● What the task requires:
Pull each line with the string "Milan" from the entries.

Stored data:
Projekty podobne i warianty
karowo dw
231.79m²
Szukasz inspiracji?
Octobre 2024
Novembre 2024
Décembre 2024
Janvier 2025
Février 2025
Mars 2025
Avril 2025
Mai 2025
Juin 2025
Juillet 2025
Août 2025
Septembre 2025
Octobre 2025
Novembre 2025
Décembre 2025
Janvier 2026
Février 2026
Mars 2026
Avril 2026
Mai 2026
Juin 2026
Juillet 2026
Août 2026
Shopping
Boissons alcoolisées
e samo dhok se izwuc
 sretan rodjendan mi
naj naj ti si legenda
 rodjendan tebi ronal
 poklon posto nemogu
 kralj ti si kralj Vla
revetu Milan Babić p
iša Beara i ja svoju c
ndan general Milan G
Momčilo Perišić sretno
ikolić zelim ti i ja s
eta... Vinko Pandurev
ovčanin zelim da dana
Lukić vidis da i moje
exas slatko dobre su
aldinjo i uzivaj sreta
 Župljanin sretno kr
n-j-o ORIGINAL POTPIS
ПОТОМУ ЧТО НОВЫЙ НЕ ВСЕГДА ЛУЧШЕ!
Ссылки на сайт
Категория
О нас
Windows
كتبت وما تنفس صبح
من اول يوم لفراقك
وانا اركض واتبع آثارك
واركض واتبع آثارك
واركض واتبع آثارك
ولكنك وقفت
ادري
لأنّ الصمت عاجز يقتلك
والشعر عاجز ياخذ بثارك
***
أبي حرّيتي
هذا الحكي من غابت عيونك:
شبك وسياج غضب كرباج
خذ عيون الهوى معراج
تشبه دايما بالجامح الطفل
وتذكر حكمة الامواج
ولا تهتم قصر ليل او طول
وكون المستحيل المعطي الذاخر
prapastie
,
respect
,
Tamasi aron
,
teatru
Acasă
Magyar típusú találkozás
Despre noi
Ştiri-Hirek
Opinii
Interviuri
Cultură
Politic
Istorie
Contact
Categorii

● Solved problem:
revetu Milan Babić p
ndan general Milan G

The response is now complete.